Hillsborough inquests: Liverpool fan tried to stop match
- Published
A football fan who lost two friends in the Hillsborough disaster tried to stop the match by running onto the pitch after one of them shouted: "Get me out! Get me out!".
David Roberts told the inquests he tried to pull Joseph Clark out of the terrace crush but could not reach him.
He said it was "very difficult to breathe" as the pressure built up.
Mr Clark, 29, and another Liverpool supporter Alan McGlone, 28, were among 96 fans killed in the 1989 crush.
Mr McGlone was a father of two daughters, Amy and Claire.
In a statement written by his wife, Irene, the hearing was told he had "loved being a father" and that "every evening he would bath the girls, put them to bed [and] read them a story."
Mr Clark also had two children, Stephen and Jennifer. He and his partner Jacqueline Gilchrist had lost another son, Joseph, who died when he was six-and-a-half weeks old.
In her statement, Ms Gilchrist said Mr Clark had "lived life to the full."

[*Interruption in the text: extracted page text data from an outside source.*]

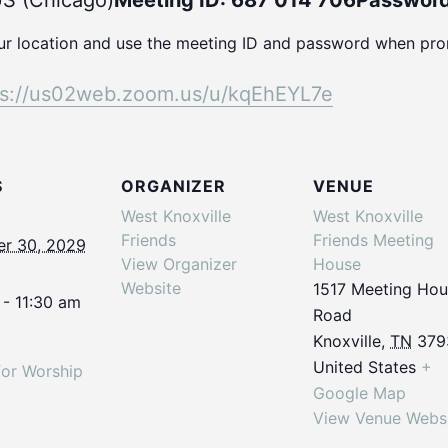
S (Chicago)
Meeting ID: 687 014 706
Password
our location and use the meeting ID and password when pr
ps://us02web.
zoom.us/u/kqEhEYL7e
S
ORGANIZER
VENUE
West Knoxville
West Knoxville
Friends
Friends Meeting
r 30, 2029
View Organizer
House
Website
1517 Meeting Ho
 - 11:30 am
Road
Knoxville
,
TN
379
United States
+
for Worship
Google Map
View Venue Webs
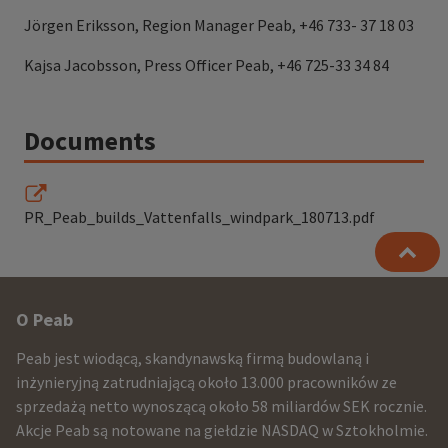
Jörgen Eriksson, Region Manager Peab, +46 733- 37 18 03
Kajsa Jacobsson, Press Officer Peab, +46 725-33 34 84
Documents
PR_Peab_builds_Vattenfalls_windpark_180713.pdf
Other
O Peab
infomration
Peab jest wiodącą, skandynawską firmą budowlaną i
and
inżynieryjną zatrudniającą około 13.000 pracowników ze
sprzedażą netto wynoszącą około 58 miliardów SEK rocznie.
contact
Akcje Peab są notowane na giełdzie NASDAQ w Sztokholmie.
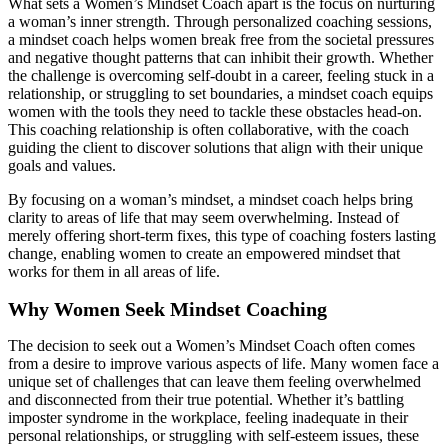
What sets a Women’s Mindset Coach apart is the focus on nurturing
a woman’s inner strength. Through personalized coaching sessions,
a mindset coach helps women break free from the societal pressures
and negative thought patterns that can inhibit their growth. Whether
the challenge is overcoming self-doubt in a career, feeling stuck in a
relationship, or struggling to set boundaries, a mindset coach equips
women with the tools they need to tackle these obstacles head-on.
This coaching relationship is often collaborative, with the coach
guiding the client to discover solutions that align with their unique
goals and values.
By focusing on a woman’s mindset, a mindset coach helps bring
clarity to areas of life that may seem overwhelming. Instead of
merely offering short-term fixes, this type of coaching fosters lasting
change, enabling women to create an empowered mindset that
works for them in all areas of life.
Why Women Seek Mindset Coaching
The decision to seek out a Women’s Mindset Coach often comes
from a desire to improve various aspects of life. Many women face a
unique set of challenges that can leave them feeling overwhelmed
and disconnected from their true potential. Whether it’s battling
imposter syndrome in the workplace, feeling inadequate in their
personal relationships, or struggling with self-esteem issues, these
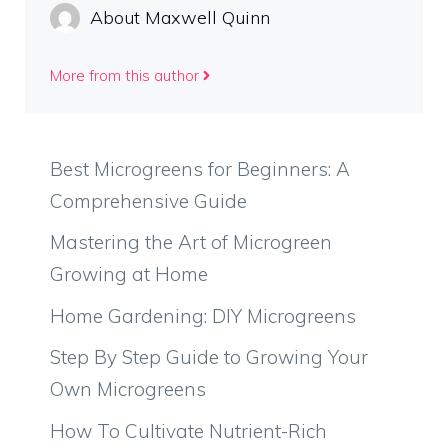
About Maxwell Quinn
More from this author
Best Microgreens for Beginners: A
Comprehensive Guide
Mastering the Art of Microgreen
Growing at Home
Home Gardening: DIY Microgreens
Step By Step Guide to Growing Your
Own Microgreens
How To Cultivate Nutrient-Rich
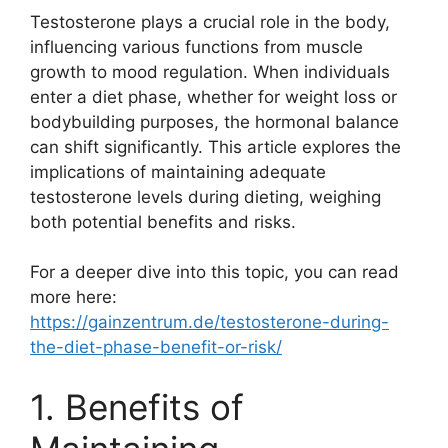
Testosterone plays a crucial role in the body,
influencing various functions from muscle
growth to mood regulation. When individuals
enter a diet phase, whether for weight loss or
bodybuilding purposes, the hormonal balance
can shift significantly. This article explores the
implications of maintaining adequate
testosterone levels during dieting, weighing
both potential benefits and risks.
For a deeper dive into this topic, you can read
more here:
https://gainzentrum.de/testosterone-during-
the-diet-phase-benefit-or-risk/
1. Benefits of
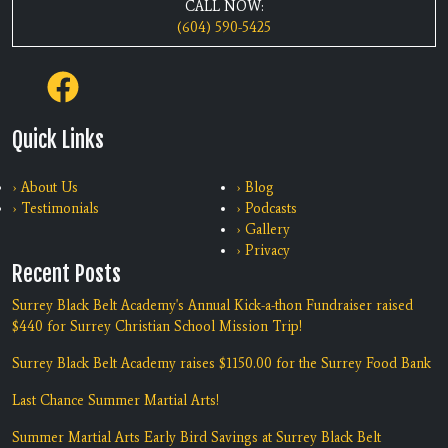
CALL NOW:
(604) 590-5425
Quick Links
› About Us
› Blog
› Testimonials
› Podcasts
› Gallery
› Privacy
Recent Posts
Surrey Black Belt Academy's Annual Kick-a-thon Fundraiser raised
$440 for Surrey Christian School Mission Trip!
Surrey Black Belt Academy raises $1150.00 for the Surrey Food Bank
Last Chance Summer Martial Arts!
Summer Martial Arts Early Bird Savings at Surrey Black Belt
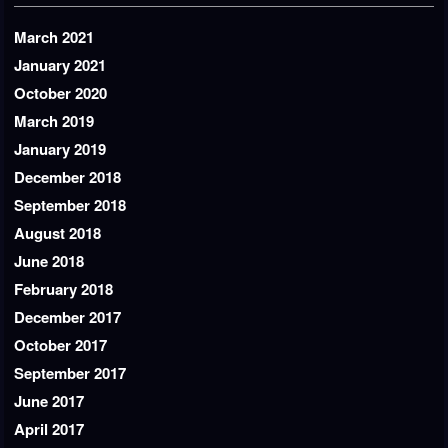
March 2021
January 2021
October 2020
March 2019
January 2019
December 2018
September 2018
August 2018
June 2018
February 2018
December 2017
October 2017
September 2017
June 2017
April 2017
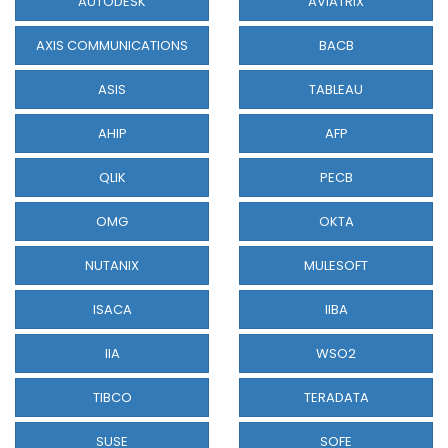
AUTODESK
AVIATRIX
AXIS COMMUNICATIONS
BACB
ASIS
TABLEAU
AHIP
AFP
QLIK
PECB
OMG
OKTA
NUTANIX
MULESOFT
ISACA
IIBA
IIA
WSO2
TIBCO
TERADATA
SUSE
SOFE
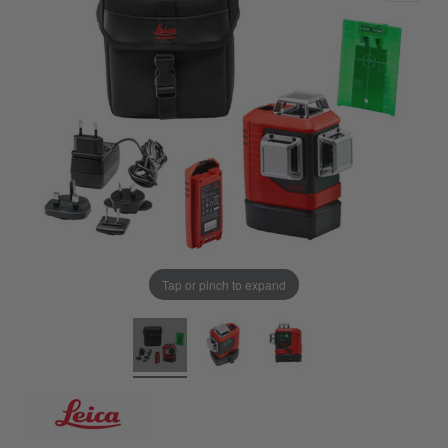
Tap or pinch to expand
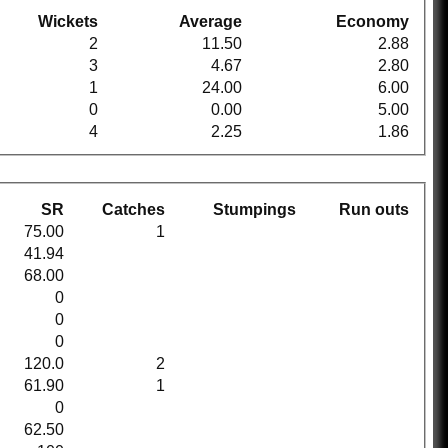
Wickets
Average
Economy
2
11.50
2.88
3
4.67
2.80
1
24.00
6.00
0
0.00
5.00
4
2.25
1.86
SR
Catches
Stumpings
Run outs
75.00
1
41.94
68.00
0
0
0
120.0
2
61.90
1
0
62.50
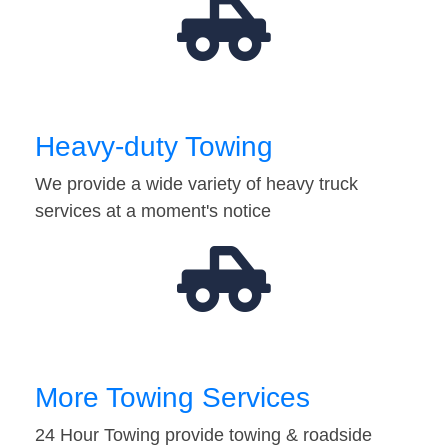
Heavy-duty Towing
We provide a wide variety of heavy truck
services at a moment's notice
More Towing Services
24 Hour Towing provide towing & roadside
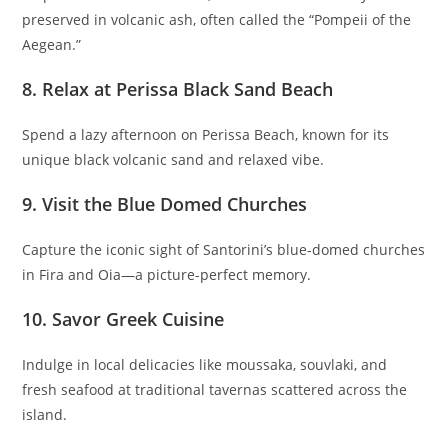
preserved in volcanic ash, often called the “Pompeii of the
Aegean.”
8. Relax at Perissa Black Sand Beach
Spend a lazy afternoon on Perissa Beach, known for its
unique black volcanic sand and relaxed vibe.
9. Visit the Blue Domed Churches
Capture the iconic sight of Santorini’s blue-domed churches
in Fira and Oia—a picture-perfect memory.
10. Savor Greek Cuisine
Indulge in local delicacies like moussaka, souvlaki, and
fresh seafood at traditional tavernas scattered across the
island.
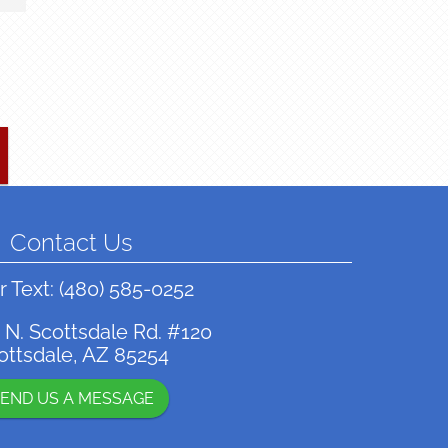
Contact Us
r Text:
(480) 585-0252
 N. Scottsdale Rd. #120
ottsdale, AZ 85254
END US A MESSAGE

Ahead of the FA Cup semi-final between Liverpool and Nottingham Forest on 15 April 1989, the jury heard the three friends first went into pen four at the Leppings Lane end of the stadium in Sheffield.
They moved to neighbouring pen three after being "pushed and shoved about", the jury was told.
Mr Roberts said it was a "joint decision" for them to move.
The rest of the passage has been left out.